START DATA PROVIDED

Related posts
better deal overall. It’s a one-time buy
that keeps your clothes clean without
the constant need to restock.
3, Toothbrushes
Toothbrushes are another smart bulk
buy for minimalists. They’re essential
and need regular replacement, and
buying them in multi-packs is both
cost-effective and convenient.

END DATA PROVIDED

**YOUR GOAL**
Locate "that keeps your clothes clean without" in the data above. Then repeat, exactly, its line and each line after it through the last, adding nothing.

**SOLUTION**
that keeps your clothes clean without
the constant need to restock.
3, Toothbrushes
Toothbrushes are another smart bulk
buy for minimalists. They’re essential
and need regular replacement, and
buying them in multi-packs is both
cost-effective and convenient.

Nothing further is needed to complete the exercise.